Thursday 18th January 2018

Data Collection Delays in Data Processing due to Kernel Upgrades

Our hoster is upgrading the Linux Kernel on various application and database machines over the course of the night and we expect delays in data processing because of this.

We have prepared our queue system to automatically recover from the problem that caused large delays over several hours during yesterday's kernel upgrades & reboots.

Edit 00:38 A queue server has been restarted already and workers have processed all items, so no backlog has occurred.

Edit 00:45 Currently one of our Elasticsearch nodes restarted and we are watching it catch up on state with other nodes in the cluster. Given the size will take a while before the next node will be restarted. This is a standard operational scenario with Elasticsearch and causes no interruptions for data collection and the UI.

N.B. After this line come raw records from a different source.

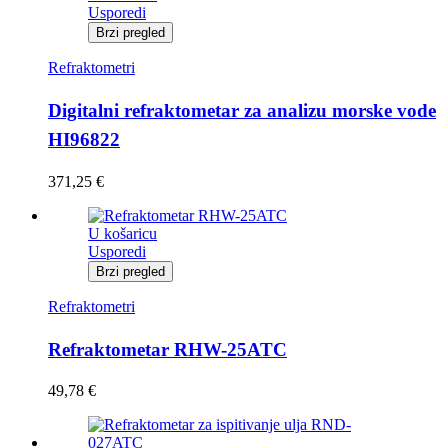
Usporedi
Brzi pregled
Refraktometri
Digitalni refraktometar za analizu morske vode
HI96822
371,25
€
U košaricu
Usporedi
Brzi pregled
Refraktometri
Refraktometar RHW-25ATC
49,78
€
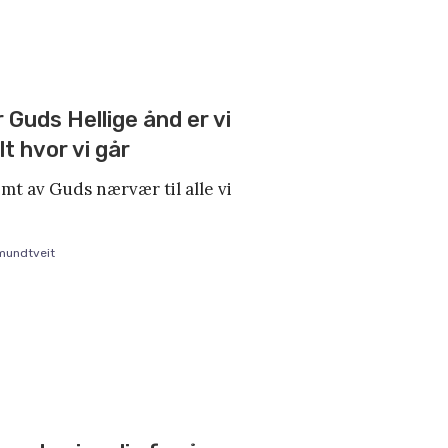
 Guds Hellige ånd er vi
t hvor vi går
mt av Guds nærvær til alle vi
mundtveit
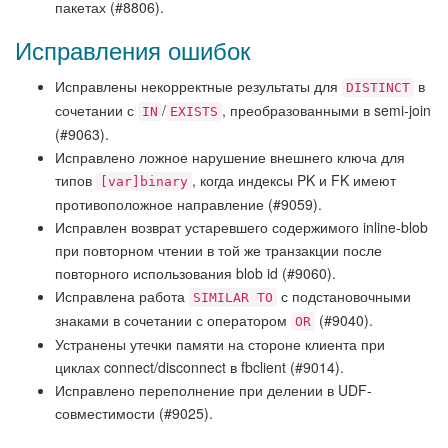
пакетах (#8806).
Исправления ошибок
Исправлены некорректные результаты для
в
DISTINCT
сочетании с
/
, преобразованными в semi-join
IN
EXISTS
(#9063).
Исправлено ложное нарушение внешнего ключа для
типов
, когда индексы PK и FK имеют
[var]binary
противоположное направление (#9059).
Исправлен возврат устаревшего содержимого inline-blob
при повторном чтении в той же транзакции после
повторного использования blob id (#9060).
Исправлена работа
с подстановочными
SIMILAR TO
знаками в сочетании с оператором
(#9040).
OR
Устранены утечки памяти на стороне клиента при
циклах connect/disconnect в fbclient (#9014).
Исправлено переполнение при делении в UDF-
совместимости (#9025).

Edit 01:00 The database master is being restarted, causing a short downtime for the UI. Data collection should be unaffected.

Edit 01:11 The database master is back up. Due to the quick succession of reboots and one of the cache servers not being primed before the database went down a subset of data collection requests had errors between 0:57-1:11 and some of this data was sadly lost.

Edit 01:28 All critical services have now been rebooted, there are a few machines left, but we don't expect any interruptions anymore. We will keep the incident open until our hosting provider SysEleven gives the "all ok", probably this morning at 08:00 Europe/Berlin time.

Edit 05:37 All clear.